Science project

Exploring Taste: Sweet, Sour, Salty, and Bitter

Research Questions

Can you identify the four basic tastes: sweet, sour, salty, and bitter? Can you recognize these tastes in a variety of foods? (This makes a nice “taste” component for a larger project on the five senses.)

Materials

Amounts will vary if more than one child participates in the project. The materials used below are suggestions; substitute foods as you see fit.

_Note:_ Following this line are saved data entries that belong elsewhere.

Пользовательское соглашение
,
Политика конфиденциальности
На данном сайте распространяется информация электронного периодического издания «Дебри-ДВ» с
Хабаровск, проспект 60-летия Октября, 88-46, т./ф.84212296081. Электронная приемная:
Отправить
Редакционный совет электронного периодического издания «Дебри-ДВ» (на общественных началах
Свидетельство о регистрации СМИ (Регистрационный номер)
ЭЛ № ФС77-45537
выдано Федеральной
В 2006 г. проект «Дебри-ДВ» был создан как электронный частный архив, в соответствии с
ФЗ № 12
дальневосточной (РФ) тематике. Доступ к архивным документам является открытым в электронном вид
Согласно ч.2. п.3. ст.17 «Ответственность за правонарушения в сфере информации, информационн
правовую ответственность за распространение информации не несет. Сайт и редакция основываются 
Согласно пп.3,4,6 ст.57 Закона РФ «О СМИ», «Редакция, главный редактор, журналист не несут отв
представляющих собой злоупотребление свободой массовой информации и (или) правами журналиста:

  • Twelve small containers
  • One spoonful of sugar
  • One mint candy
  • One spoonful of honey
  • One lemon wedge
  • One pickle
  • One spoonful of plain yogurt
  • One spoonful of salt
  • One salted potato chip
  • One bit of parmesan cheese
  • One bit of unsweetened baker’s chocolate
  • One spoonful of decaf coffee
  • One piece of grapefruit rind

Experimental Procedure

  1. Put one food item into each small container.
  2. Place all the containers on a table.
  3. Taste the sugar. This is SWEET!
  4. Taste the lemon. This is SOUR!
  5. Taste the salt. This is SALTY!
  6. Taste the baker’s chocolate. This is BITTER! 
  7. These are the four basic tastes: sweet, sour, salty, and bitter.
  8. Now taste each of the other foods, and decide which of the above four tastes it’s most like. Place the foods with similar tastes next to each other. (You will probably come up with four groups of three foods each: three sweet things, three sour things, three salty things, and three bitter things. If not, that’s okay; the important thing is that you are exploring the sense of taste.)
  9. All flavors are made up of some combination of these tastes. Try tasting other foods. Where would you place them among the twelve you began with?